Christina Chong and Paul Wesley, Star Trek: Strange New Worlds

Christina Chong and Paul Wesley, Star Trek: Strange New Worlds

Michael Gibson/Paramount+

What she's maybe in not such a hurry to repeat right away are the exterior scenes they shot in contemporary Toronto, where Strange New Worlds' production is based. "We were filming in daylight [for hours] outside in Toronto, freezing cold," she recalled. "We happened to just find the most cold part of Toronto, this little wind tunnel in the middle of the city where we were filming outside, and I'm wearing this thin leather jacket and jeans and it was absolutely freezing! It was snowing one take, not snowing the next take, snowing one take, not snowing the next take. [But] it was an amazing adventure. It really, really was."

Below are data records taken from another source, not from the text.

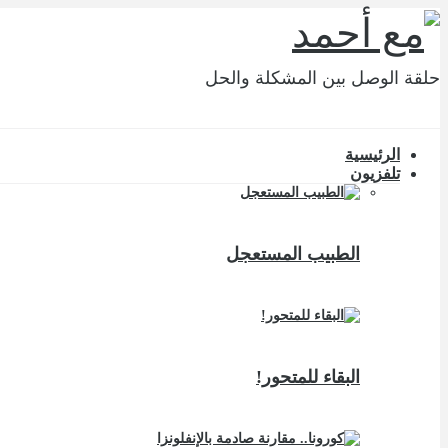
حلقة الوصل بين المشكلة والحل
الرئيسية
تلفزيون
الطبيب المستعجل
البقاء للمتحور!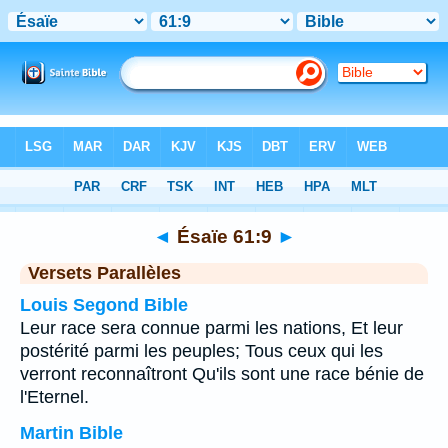
Bible
>
Ésaïe
>
Chapitre 61
> Verset 9
◄
Ésaïe 61:9
►
Versets Parallèles
Louis Segond Bible
Leur race sera connue parmi les nations, Et leur
postérité parmi les peuples; Tous ceux qui les
verront reconnaîtront Qu'ils sont une race bénie de
l'Eternel.
Martin Bible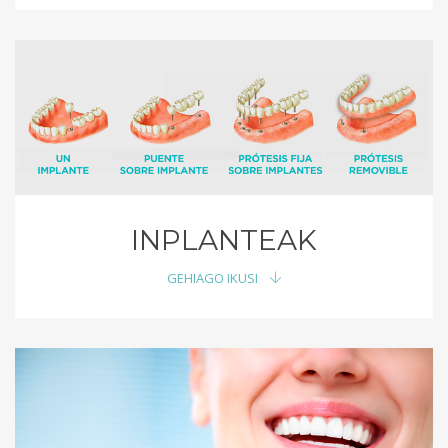
INPLANTEAK
GEHIAGO IKUSI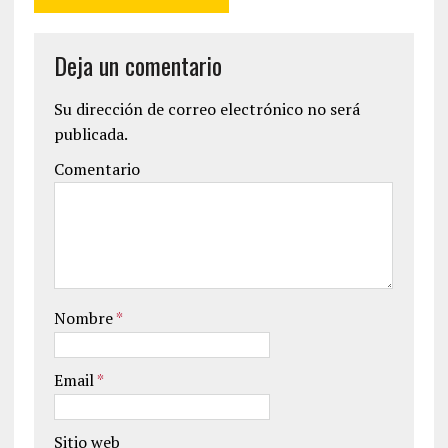
Deja un comentario
Su dirección de correo electrónico no será
publicada.
Comentario
Nombre
*
Email
*
Sitio web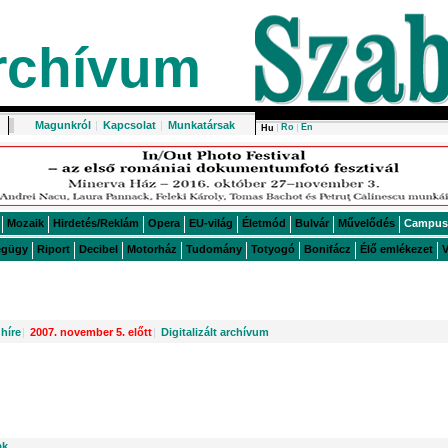
rchívum
Magunkról
|
Kapcsolat
|
Munkatársak
Ro
En
Hu
Mozaik
Hirdetés/Reklám
Opera
EU-világ
Életmód
Bulvár
Művelődés
Campus
égügy
Riport
Decibel
Motorház
Tudomány
Totyogó
Bonifácz
Élő emlékezet
V
híre
|
2007. november 5. előtt
|
Digitalizált archívum
ak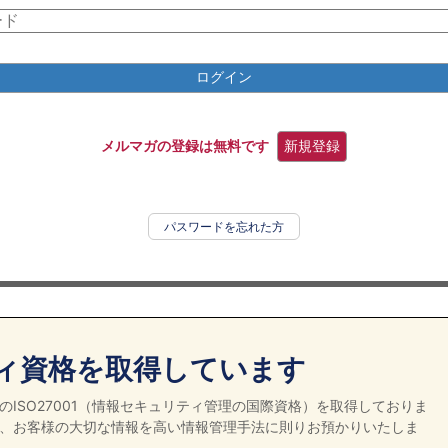
ログイン
メルマガの登録は無料です
新規登録
パスワードを忘れた方
ィ資格を取得しています
ISO27001（情報セキュリティ管理の国際資格）を取得しておりま
、お客様の大切な情報を高い情報管理手法に則りお預かりいたしま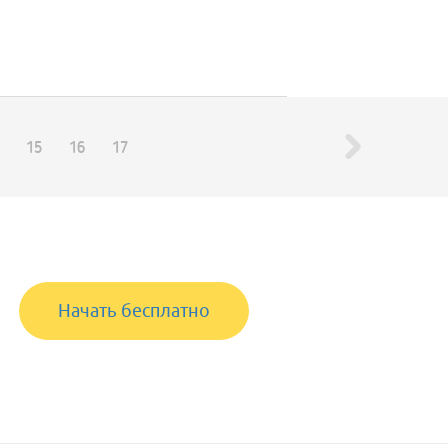
15
16
17
Начать бесплатно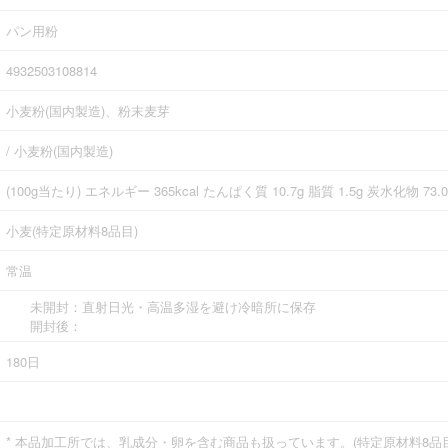
パン用粉
4932503108814
小麦粉(国内製造)、粉末麦芽
/ 小麦粉(国内製造)
(100g当たり) エネルギー 365kcal たんぱく質 10.7g 脂質 1.5g 炭水化物 7
小麦(特定原材料8品目)
常温
未開封：直射日光・高温多湿を避け冷暗所に保存
開封後：
180日
* 本品加工所では、乳成分・卵を含む商品も扱っています。(特定原材料8品目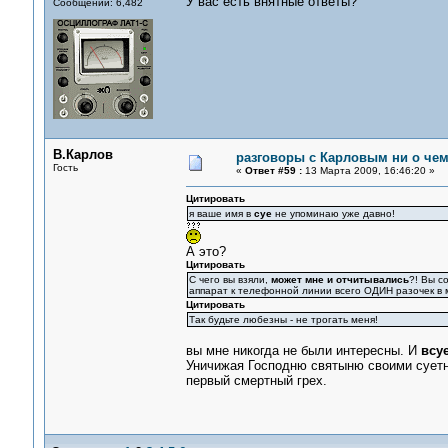
У вас есть внятные ответы?
Сообщений: 6,482
В.Карлов
разговоры с Карловым ни о чем.
Гость
«
Ответ #59 :
13 Марта 2009, 16:46:20 »
Цитировать
я ваше имя в
суе
не упоминаю уже давно!
А это?
Цитировать
С чего вы взяли,
может мне и отчитывались
?! Вы с
аппарат к телефонной линии всего ОДИН разочек в 
Цитировать
Так будьте любезны - не трогать меня!
вы мне никогда не были интересны. И
всу
Уничижая Господню святыню своими суетн
первый смертный грех.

But aside from the frigid realities of Toronto weather and the will they/won't they pleasures of the star-crossed romance, Chong said she was especially knocked out by the canonically seismic reveal toward the episode's end, when La'an meets her ancestor Khan, still just a child in the 21st century (the moment itself marking a shift in the once-established franchise chronology, pushing Khan's timeline forward several decades in a move to more realistically position his storyline against real-world history).

"For me, it was the scene with the little Khan," said Chong. "I felt the weight of the whole Star Trek fandom, and the power of it, and the legacy. In that moment, looking into that little boy's eyes; in that scene, he's so cute and lovely. And I was like, 'Wow — this is Khan. This is who he really is, who he was. He didn't start off bad. No one is inherently bad.' So for me, I really felt the power of everyone who'd been before me coming into that moment, discovering that with them."

New episodes of Star Trek: Strange New Worlds premiere Thursdays on Paramount+.